Hi, and welcome to the inaugural shopping list! In case you haven’t stopped by the FAQ yet, here’s what’s happening: Each week, I try to come up with a menu that has 3-5 interesting entrees with enough shared ingredients that you can use everything up by the end of the week. (Or pretty close anyway.) On Sunday, I’ll post the menu as well as the shopping list for the week. If the recipes look good to you, you’ll know what to shop for. Sometimes I make substitutions in the recipes in order to use ingredients more efficiently; if so, there will be a note in the recipe review (posted later in the week). Get the idea? Sound good? Ok, let’s go!
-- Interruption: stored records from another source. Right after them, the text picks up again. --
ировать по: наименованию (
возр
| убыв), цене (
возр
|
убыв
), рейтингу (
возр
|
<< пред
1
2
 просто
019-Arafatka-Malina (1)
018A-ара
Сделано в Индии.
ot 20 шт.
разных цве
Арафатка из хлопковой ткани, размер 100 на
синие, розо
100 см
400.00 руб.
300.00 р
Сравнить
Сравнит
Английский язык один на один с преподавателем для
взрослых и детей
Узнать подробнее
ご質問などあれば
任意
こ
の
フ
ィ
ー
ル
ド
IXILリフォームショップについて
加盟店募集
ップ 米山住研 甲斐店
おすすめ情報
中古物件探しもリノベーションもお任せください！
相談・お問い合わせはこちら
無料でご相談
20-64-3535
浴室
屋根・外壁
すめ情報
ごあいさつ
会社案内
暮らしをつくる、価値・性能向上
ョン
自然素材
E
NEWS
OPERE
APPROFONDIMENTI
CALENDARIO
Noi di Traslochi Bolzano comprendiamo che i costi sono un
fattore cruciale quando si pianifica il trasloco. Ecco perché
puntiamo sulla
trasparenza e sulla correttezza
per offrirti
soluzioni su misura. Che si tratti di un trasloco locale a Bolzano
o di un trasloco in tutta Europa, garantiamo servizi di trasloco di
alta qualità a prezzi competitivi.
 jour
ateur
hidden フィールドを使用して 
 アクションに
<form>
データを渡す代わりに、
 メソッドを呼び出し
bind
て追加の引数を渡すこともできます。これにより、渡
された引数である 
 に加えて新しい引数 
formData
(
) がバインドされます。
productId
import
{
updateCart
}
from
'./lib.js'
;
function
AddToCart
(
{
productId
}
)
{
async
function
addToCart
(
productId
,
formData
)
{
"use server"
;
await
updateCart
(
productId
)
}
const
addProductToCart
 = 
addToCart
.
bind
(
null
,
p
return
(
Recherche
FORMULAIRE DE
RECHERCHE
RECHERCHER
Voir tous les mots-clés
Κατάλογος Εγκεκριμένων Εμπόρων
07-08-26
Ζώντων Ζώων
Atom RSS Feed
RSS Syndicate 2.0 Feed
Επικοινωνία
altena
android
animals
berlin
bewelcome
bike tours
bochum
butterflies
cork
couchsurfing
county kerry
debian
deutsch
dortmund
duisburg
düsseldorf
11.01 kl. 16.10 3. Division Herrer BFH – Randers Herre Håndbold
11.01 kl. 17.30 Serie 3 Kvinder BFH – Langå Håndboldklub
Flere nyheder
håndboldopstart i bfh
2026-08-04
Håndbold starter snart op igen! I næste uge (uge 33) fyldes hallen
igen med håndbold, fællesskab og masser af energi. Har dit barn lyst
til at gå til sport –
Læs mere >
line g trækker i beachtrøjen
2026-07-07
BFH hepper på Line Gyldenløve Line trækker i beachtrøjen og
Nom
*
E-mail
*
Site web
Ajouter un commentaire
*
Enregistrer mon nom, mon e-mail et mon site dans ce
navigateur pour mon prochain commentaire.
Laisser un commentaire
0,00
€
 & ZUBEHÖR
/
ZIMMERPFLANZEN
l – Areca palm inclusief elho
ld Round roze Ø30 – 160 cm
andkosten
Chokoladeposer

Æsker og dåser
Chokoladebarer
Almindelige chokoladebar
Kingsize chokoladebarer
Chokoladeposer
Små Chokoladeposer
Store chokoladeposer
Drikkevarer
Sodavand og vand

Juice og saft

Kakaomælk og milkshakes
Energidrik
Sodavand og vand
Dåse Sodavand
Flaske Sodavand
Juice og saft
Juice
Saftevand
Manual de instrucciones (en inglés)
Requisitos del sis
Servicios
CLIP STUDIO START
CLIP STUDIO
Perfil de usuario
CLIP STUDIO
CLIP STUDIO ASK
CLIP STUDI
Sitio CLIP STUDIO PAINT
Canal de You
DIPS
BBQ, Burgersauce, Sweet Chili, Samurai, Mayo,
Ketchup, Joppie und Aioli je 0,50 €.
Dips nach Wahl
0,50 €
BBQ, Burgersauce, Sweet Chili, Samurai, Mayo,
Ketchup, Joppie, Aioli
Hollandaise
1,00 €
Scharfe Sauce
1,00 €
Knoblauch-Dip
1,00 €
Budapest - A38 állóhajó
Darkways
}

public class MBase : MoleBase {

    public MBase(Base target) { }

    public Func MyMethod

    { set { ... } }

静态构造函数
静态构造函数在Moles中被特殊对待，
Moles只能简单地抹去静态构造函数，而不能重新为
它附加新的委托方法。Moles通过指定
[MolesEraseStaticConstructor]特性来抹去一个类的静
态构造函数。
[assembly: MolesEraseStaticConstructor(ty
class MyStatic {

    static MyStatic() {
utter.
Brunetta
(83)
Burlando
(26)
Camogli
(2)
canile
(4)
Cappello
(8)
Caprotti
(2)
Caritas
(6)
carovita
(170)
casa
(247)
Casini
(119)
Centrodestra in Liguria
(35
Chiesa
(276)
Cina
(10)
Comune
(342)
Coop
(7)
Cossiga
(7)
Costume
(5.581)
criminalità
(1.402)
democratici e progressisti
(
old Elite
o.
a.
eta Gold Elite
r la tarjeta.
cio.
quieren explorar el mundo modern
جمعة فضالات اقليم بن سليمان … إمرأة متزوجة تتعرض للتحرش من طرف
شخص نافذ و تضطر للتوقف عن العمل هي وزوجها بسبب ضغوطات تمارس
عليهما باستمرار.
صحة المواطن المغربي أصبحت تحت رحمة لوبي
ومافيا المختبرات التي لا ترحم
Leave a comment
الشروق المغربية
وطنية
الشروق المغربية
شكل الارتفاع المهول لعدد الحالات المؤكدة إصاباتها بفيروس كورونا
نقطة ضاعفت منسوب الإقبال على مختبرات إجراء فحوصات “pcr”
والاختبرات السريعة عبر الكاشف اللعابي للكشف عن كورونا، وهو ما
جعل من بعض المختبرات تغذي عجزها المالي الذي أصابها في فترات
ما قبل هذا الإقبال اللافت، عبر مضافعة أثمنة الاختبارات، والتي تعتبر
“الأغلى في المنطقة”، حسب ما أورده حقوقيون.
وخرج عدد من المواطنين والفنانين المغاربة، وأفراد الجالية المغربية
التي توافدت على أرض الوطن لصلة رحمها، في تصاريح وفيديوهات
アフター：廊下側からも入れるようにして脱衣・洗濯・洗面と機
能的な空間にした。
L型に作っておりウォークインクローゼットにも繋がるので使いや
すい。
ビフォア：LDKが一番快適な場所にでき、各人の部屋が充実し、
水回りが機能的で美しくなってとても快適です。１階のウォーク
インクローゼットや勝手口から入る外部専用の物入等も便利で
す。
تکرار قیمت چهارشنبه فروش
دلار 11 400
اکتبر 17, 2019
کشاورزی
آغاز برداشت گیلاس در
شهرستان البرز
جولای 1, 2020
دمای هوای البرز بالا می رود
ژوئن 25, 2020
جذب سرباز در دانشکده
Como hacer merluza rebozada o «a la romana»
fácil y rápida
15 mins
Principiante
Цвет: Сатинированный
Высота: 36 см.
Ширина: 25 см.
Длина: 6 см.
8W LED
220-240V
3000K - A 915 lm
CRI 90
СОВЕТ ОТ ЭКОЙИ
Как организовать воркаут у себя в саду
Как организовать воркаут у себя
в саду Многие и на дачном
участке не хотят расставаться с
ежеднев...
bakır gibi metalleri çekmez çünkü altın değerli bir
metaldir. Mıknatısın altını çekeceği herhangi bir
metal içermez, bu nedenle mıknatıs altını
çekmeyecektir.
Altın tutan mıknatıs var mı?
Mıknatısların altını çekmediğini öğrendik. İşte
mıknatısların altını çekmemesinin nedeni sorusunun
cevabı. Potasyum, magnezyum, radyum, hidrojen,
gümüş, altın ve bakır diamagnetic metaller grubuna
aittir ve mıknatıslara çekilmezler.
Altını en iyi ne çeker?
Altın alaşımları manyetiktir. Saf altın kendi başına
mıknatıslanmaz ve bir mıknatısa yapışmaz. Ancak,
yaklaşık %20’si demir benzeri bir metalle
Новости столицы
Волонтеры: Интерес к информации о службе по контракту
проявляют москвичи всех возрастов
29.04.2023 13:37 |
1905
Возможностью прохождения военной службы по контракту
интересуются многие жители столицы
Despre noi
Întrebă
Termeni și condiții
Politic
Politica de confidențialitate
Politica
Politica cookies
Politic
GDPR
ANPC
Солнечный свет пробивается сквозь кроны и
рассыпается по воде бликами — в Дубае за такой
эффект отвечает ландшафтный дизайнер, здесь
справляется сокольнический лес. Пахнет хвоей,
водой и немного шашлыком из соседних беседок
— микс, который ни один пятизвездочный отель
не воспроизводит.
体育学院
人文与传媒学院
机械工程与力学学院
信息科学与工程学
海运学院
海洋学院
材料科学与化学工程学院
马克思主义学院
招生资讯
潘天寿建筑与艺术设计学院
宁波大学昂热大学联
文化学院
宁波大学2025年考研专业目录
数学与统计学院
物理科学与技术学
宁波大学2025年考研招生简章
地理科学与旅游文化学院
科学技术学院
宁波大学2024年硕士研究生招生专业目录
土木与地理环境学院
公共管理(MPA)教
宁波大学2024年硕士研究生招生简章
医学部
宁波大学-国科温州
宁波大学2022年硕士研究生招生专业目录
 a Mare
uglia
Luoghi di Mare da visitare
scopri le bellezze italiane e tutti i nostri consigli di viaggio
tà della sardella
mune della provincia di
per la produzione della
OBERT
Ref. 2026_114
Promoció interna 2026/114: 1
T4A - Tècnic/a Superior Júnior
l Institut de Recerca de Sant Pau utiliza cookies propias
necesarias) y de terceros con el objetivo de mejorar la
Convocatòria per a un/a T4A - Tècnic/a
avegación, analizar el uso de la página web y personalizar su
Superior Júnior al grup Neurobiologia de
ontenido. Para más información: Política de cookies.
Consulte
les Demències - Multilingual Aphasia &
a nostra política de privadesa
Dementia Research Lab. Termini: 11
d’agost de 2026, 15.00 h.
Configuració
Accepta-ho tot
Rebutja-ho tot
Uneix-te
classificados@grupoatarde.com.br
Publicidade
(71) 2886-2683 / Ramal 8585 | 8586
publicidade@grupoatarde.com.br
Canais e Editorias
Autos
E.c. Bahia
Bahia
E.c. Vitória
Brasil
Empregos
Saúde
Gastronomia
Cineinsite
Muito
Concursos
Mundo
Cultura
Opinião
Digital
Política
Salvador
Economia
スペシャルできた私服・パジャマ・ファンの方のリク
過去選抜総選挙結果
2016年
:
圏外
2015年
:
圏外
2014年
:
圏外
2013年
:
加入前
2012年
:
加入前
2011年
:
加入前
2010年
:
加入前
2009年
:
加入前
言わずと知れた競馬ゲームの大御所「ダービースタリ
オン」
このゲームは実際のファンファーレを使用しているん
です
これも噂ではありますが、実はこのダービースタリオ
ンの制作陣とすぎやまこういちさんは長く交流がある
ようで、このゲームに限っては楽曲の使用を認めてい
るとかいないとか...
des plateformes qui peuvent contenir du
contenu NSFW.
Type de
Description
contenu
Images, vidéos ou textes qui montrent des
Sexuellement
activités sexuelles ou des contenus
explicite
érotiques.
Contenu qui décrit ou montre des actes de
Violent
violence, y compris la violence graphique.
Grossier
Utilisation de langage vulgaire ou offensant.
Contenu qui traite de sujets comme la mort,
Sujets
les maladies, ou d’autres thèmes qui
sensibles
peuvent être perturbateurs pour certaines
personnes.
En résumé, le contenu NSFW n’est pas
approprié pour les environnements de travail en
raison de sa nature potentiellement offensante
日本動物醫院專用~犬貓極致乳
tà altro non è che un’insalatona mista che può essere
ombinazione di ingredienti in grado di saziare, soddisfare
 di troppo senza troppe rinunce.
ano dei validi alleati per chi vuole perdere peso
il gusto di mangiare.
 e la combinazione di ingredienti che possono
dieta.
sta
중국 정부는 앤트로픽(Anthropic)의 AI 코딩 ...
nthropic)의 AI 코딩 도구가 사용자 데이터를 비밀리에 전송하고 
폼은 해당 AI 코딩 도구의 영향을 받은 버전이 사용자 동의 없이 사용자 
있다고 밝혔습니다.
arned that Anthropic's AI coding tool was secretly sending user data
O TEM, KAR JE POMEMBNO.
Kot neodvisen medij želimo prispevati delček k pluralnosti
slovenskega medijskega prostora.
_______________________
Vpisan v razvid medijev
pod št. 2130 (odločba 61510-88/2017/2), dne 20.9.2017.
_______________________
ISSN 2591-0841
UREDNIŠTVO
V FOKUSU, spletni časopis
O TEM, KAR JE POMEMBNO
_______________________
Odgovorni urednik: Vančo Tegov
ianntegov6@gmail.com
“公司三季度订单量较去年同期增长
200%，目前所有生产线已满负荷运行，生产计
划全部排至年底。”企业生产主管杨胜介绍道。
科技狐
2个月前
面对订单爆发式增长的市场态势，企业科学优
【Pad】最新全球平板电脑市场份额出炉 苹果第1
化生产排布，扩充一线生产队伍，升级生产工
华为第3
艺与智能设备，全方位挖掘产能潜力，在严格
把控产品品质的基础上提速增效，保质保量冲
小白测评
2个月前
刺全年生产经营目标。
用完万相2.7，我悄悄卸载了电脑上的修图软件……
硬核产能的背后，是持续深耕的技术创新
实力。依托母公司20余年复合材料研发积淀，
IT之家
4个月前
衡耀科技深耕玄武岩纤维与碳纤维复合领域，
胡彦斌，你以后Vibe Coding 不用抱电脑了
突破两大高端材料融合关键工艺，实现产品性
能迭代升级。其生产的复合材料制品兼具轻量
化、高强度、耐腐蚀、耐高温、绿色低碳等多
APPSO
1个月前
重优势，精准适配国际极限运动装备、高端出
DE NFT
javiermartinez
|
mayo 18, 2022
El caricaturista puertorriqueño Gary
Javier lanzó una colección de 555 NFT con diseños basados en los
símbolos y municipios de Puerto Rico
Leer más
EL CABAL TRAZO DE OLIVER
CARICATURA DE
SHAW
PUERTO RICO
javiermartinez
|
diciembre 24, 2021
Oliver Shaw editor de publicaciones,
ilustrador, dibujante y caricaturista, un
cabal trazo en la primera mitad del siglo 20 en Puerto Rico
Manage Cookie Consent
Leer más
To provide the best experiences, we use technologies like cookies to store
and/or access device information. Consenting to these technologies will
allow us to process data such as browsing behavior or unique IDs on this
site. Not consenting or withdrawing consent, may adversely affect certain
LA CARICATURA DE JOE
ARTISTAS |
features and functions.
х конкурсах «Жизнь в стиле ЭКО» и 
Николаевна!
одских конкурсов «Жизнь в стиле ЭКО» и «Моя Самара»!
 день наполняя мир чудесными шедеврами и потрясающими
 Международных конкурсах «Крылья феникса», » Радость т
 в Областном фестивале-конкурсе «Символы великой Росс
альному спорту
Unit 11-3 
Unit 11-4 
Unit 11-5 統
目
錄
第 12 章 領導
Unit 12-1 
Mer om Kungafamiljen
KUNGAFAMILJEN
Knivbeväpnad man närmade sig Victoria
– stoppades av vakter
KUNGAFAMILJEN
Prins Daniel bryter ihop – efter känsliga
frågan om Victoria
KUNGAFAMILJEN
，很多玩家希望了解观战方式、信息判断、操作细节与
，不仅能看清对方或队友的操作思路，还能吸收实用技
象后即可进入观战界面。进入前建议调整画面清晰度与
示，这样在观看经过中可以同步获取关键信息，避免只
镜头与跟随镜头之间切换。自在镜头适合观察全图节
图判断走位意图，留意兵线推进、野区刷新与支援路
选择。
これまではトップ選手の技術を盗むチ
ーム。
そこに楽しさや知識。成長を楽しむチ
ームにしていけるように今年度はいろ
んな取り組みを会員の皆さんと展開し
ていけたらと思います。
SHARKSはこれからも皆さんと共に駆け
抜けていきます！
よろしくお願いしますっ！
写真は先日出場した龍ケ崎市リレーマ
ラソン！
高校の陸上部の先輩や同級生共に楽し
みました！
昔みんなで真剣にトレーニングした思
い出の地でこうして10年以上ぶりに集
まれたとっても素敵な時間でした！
Ok folks, this is a cheese-intensive week.  It’s going to seem like a lot of cheese. As you’re adding cheeses to the cart, you’re going to start thinking to yourself, “Hang on, another cheese?” It seems a little crazy, but it really will get used… with the exception of the cream cheese. I went and got a whole brick of cream cheese without a backup plan, because I think it adds a lot to this week’s Irish Pub Spinach & Artichoke Melt. Only one ounce is called for. But it is totally optional; the sandwich will still be cheesy and delicious either way. You can try to get the smallest container you can find, or use it on something else (like bagels), or just leave it out.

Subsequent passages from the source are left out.